I have recently returned from a solo trip to South Carolina and back.  When an unavoidable family crisis prevented Darlene from going to her niece’s wedding and a brief vacation get-away, I had to go alone.  (I truly considered not going, but I had committed to performing the service, so I could not back out.)  In days to come, I will write about some of my other experiences, but for now let me focus on just a couple of aspects.

(I have clinical depression.  In the past I have been suicidal, but not for several months–but my feelings of despair and helplessness have been increasing.  Now I discover that the generic medicine I was given after getting out of the hospital has been pulled off the market by the FDA for being “ineffective”.  I will talk to my doctor about switching to the name brand product, which apparently does work.)
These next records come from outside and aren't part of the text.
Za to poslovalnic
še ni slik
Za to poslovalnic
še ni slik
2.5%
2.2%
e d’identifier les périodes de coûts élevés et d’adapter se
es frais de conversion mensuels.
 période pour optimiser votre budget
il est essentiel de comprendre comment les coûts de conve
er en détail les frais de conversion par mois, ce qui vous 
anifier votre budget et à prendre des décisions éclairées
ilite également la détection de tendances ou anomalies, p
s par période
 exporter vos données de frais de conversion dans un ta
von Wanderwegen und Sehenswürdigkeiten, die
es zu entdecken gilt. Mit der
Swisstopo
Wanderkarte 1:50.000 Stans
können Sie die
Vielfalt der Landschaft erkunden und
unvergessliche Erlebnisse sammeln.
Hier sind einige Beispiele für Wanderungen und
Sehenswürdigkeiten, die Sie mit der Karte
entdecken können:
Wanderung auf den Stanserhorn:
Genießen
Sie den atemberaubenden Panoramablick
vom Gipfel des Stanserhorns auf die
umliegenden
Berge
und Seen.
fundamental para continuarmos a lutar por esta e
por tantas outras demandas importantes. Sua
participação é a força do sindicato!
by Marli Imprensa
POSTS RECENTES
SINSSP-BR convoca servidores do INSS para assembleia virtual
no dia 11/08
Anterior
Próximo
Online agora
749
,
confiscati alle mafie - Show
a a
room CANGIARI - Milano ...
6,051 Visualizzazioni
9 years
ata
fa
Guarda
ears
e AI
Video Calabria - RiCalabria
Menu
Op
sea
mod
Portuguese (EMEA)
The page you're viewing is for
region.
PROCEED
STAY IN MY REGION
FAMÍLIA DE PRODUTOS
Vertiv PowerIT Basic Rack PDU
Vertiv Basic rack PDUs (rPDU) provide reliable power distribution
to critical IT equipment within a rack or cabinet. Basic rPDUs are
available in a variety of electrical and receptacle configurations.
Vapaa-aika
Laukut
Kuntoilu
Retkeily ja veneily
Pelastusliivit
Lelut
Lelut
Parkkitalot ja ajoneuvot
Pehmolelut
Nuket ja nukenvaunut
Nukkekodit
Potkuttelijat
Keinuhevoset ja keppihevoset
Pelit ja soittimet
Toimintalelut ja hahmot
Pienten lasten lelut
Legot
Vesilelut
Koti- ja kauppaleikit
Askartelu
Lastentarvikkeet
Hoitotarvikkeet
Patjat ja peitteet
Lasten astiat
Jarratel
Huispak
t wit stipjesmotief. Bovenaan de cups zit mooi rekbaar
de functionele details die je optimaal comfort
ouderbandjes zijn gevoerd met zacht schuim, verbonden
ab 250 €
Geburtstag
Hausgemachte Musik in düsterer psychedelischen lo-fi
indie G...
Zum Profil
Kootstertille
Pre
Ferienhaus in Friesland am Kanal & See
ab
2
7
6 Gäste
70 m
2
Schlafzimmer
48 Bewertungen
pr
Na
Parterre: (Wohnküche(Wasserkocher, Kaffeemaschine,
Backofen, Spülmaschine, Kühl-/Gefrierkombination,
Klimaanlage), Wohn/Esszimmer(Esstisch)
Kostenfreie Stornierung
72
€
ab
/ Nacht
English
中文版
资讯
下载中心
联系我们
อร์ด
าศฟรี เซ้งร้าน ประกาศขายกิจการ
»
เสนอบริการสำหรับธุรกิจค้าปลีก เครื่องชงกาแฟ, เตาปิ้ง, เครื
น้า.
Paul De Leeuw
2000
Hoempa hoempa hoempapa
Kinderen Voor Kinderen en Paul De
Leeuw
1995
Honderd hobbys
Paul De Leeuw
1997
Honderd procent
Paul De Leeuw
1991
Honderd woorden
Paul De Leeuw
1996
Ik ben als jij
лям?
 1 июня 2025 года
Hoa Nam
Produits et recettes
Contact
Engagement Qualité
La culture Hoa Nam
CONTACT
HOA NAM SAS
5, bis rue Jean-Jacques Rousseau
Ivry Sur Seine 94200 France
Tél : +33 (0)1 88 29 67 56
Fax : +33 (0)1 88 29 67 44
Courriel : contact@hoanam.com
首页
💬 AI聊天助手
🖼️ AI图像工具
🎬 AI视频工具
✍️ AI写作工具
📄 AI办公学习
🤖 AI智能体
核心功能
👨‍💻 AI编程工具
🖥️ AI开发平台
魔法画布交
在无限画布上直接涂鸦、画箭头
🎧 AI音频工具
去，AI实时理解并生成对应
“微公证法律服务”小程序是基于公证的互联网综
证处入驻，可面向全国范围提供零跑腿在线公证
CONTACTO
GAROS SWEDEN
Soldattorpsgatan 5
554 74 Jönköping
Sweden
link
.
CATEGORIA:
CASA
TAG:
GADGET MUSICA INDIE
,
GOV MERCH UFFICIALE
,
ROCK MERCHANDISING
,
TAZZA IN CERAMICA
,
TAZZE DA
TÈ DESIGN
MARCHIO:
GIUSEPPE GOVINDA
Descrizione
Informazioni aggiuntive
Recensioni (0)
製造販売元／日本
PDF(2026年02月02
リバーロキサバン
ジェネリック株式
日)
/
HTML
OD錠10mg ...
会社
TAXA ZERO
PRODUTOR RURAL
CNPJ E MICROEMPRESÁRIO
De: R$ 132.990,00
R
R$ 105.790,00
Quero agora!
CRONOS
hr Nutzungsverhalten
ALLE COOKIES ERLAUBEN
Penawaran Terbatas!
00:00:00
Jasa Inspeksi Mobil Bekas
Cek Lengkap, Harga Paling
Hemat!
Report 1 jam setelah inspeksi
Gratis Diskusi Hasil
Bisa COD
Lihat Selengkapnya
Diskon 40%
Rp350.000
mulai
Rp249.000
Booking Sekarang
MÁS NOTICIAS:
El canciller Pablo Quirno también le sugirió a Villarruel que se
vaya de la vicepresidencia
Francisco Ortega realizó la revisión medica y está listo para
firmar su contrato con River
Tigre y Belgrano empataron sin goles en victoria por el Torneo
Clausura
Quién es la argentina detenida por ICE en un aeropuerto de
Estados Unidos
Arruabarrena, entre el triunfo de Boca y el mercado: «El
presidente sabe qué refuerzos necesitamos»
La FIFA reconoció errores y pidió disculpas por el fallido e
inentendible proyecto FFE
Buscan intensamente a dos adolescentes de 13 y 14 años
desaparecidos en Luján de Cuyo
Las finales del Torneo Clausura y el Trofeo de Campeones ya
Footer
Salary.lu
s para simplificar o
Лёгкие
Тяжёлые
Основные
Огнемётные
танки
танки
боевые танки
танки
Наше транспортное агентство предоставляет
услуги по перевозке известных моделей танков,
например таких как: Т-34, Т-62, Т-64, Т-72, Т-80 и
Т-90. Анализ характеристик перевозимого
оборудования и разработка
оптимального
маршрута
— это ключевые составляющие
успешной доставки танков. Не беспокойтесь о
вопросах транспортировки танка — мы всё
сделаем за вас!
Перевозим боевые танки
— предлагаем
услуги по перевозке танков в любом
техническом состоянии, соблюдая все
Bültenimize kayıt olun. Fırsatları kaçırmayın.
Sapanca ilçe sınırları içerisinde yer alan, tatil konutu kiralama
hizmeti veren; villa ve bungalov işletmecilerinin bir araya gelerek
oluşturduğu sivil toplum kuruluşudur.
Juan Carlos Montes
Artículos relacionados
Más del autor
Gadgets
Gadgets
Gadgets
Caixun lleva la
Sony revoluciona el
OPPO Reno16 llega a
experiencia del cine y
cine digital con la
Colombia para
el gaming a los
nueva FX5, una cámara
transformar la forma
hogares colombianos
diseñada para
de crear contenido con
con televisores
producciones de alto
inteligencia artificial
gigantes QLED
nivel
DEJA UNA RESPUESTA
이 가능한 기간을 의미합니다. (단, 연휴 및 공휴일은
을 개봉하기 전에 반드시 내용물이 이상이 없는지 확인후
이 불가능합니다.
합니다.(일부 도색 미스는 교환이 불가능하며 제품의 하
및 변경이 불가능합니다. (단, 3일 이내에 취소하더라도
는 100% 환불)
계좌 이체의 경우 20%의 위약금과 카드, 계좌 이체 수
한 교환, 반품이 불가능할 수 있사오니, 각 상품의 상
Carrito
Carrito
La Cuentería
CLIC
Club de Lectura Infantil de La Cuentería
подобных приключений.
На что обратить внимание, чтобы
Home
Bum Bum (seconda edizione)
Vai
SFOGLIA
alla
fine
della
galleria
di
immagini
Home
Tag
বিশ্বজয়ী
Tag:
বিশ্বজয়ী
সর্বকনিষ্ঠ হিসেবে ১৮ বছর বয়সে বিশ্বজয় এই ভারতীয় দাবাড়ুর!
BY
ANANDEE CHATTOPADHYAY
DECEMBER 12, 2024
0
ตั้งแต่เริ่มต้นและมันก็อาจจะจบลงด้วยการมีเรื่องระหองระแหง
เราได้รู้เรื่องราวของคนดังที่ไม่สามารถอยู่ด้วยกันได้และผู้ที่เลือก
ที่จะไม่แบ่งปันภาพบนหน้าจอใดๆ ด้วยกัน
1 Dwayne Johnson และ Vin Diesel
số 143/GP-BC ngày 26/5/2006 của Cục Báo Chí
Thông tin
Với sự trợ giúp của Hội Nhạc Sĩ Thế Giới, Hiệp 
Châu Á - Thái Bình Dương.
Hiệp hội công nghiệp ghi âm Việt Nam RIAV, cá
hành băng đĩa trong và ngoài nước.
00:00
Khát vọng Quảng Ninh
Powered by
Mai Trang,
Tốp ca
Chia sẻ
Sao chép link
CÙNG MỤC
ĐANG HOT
  1. I can force myself (with God’s help) to do what needs to be done.  Based on the many kind comments about the wedding ceremony, I am pleased to conclude that no one could tell how desperately lonely and lost I felt.  I was able to pack up my own things for the return trip.  (Darlene had to pack in the turmoil of the unexpected crisis that prevented her from going.)  I was able to keep the car on the road and avoid rear-ending anyone, even though the distract-ability that accompanies my anxiety makes any drive an adventure.  By God’s grace, I went; I performed my duties; and I returned safely.  It’s not how I would have chosen it, but I can do it when necessary.  Now we will see how my mind reacts to the victorious completion of the task–that is when Satan often attacks us (and not just the depressed or mentally ill).
  2. We are to love our neighbor as we love ourselves; that means we have to have an appropriate appreciation for the person God made each of us to be.  We need to love ourselves without conceit, arrogance, grandiosity, or self-centeredness–some struggle with avoiding the excesses of self-love, others struggle even to achieve an appropriate and healthy self-esteem.  I have been reading I Corinthians 13 and meditating on my own lack of the attributes of love.  But where do I start?  Do I ask God to help me love Him more?  Do I ask him to give me healing through loving others better?  Or do I need to plead that He will enable me to love myself more?  I can pray for all three, but I sense that that leaves my prayers a bit unfocused, and less than “fervent and effectual”.  This is the point where a Christian counselor might be able to take me further than my otherwise helpful secular counselor can do.  I have picked up three Christian books that may help me with this.

I will stop rambling for today.  My writing seems to me to be narcissistic and self-serving.  I am not sure that it will benefit anyone else; but maybe if I am able to come back with an answer to the problem of #2, I will have accomplished something.  After all, I can force myself (with God’s help) to do what needs to be done.